## Brief:
Transcribe only the lines of the listing below from the one holding "Sérums hidratantes" through the one holding "ス・金融工学・リアルオプション", inclusive, without any change.

-------- Data shown

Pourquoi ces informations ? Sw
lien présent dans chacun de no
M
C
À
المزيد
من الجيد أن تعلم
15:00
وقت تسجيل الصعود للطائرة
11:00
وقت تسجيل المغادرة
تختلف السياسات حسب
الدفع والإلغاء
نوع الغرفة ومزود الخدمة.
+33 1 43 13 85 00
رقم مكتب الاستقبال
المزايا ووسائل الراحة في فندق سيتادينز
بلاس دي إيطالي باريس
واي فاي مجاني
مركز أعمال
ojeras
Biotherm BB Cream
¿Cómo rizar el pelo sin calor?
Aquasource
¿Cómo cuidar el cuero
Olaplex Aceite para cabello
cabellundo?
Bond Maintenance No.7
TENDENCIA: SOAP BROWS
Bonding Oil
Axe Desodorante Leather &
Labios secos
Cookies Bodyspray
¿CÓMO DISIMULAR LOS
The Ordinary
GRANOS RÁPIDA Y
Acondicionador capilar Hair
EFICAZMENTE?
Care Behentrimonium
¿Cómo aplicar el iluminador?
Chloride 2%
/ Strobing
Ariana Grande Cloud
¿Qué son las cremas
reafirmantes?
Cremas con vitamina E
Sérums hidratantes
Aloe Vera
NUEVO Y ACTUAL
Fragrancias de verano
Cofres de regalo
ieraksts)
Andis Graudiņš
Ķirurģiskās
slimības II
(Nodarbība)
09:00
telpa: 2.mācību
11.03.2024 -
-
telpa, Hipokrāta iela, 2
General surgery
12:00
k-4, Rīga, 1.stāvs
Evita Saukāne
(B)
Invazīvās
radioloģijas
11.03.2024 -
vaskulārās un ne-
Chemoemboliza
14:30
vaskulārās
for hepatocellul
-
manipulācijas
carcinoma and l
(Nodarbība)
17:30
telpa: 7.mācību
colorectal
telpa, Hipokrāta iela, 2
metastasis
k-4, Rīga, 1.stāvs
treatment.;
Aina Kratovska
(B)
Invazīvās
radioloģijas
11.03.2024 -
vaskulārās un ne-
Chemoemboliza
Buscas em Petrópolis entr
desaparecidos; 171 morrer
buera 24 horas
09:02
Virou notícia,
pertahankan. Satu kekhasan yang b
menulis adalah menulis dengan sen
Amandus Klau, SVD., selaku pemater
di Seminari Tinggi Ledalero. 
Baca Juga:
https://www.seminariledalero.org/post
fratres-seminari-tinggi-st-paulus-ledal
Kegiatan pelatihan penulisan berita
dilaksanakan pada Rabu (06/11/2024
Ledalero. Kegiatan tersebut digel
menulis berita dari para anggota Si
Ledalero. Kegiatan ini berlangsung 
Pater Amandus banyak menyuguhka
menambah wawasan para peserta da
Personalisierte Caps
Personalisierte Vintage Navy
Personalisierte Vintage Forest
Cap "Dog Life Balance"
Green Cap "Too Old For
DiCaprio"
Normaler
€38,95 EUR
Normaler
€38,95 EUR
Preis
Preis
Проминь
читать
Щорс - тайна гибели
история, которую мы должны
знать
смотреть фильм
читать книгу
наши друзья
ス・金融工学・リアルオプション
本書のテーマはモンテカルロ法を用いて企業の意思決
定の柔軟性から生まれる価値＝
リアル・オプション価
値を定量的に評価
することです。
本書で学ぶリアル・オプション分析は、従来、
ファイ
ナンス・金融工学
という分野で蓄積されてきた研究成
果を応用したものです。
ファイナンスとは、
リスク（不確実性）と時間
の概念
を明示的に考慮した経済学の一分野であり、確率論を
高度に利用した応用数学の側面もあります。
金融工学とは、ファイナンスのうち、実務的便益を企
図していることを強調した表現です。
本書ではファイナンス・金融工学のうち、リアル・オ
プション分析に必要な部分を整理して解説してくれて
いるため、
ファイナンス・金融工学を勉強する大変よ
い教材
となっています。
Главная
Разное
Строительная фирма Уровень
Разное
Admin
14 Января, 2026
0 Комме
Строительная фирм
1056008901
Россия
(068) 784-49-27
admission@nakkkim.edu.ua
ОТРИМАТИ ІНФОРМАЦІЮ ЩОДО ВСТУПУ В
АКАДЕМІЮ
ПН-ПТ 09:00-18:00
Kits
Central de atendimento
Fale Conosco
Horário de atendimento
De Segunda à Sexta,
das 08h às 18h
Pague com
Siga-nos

----------------

## Finished exercise:
Sérums hidratantes
Aloe Vera
NUEVO Y ACTUAL
Fragrancias de verano
Cofres de regalo
ieraksts)
Andis Graudiņš
Ķirurģiskās
slimības II
(Nodarbība)
09:00
telpa: 2.mācību
11.03.2024 -
-
telpa, Hipokrāta iela, 2
General surgery
12:00
k-4, Rīga, 1.stāvs
Evita Saukāne
(B)
Invazīvās
radioloģijas
11.03.2024 -
vaskulārās un ne-
Chemoemboliza
14:30
vaskulārās
for hepatocellul
-
manipulācijas
carcinoma and l
(Nodarbība)
17:30
telpa: 7.mācību
colorectal
telpa, Hipokrāta iela, 2
metastasis
k-4, Rīga, 1.stāvs
treatment.;
Aina Kratovska
(B)
Invazīvās
radioloģijas
11.03.2024 -
vaskulārās un ne-
Chemoemboliza
Buscas em Petrópolis entr
desaparecidos; 171 morrer
buera 24 horas
09:02
Virou notícia,
pertahankan. Satu kekhasan yang b
menulis adalah menulis dengan sen
Amandus Klau, SVD., selaku pemater
di Seminari Tinggi Ledalero. 
Baca Juga:
https://www.seminariledalero.org/post
fratres-seminari-tinggi-st-paulus-ledal
Kegiatan pelatihan penulisan berita
dilaksanakan pada Rabu (06/11/2024
Ledalero. Kegiatan tersebut digel
menulis berita dari para anggota Si
Ledalero. Kegiatan ini berlangsung 
Pater Amandus banyak menyuguhka
menambah wawasan para peserta da
Personalisierte Caps
Personalisierte Vintage Navy
Personalisierte Vintage Forest
Cap "Dog Life Balance"
Green Cap "Too Old For
DiCaprio"
Normaler
€38,95 EUR
Normaler
€38,95 EUR
Preis
Preis
Проминь
читать
Щорс - тайна гибели
история, которую мы должны
знать
смотреть фильм
читать книгу
наши друзья
ス・金融工学・リアルオプション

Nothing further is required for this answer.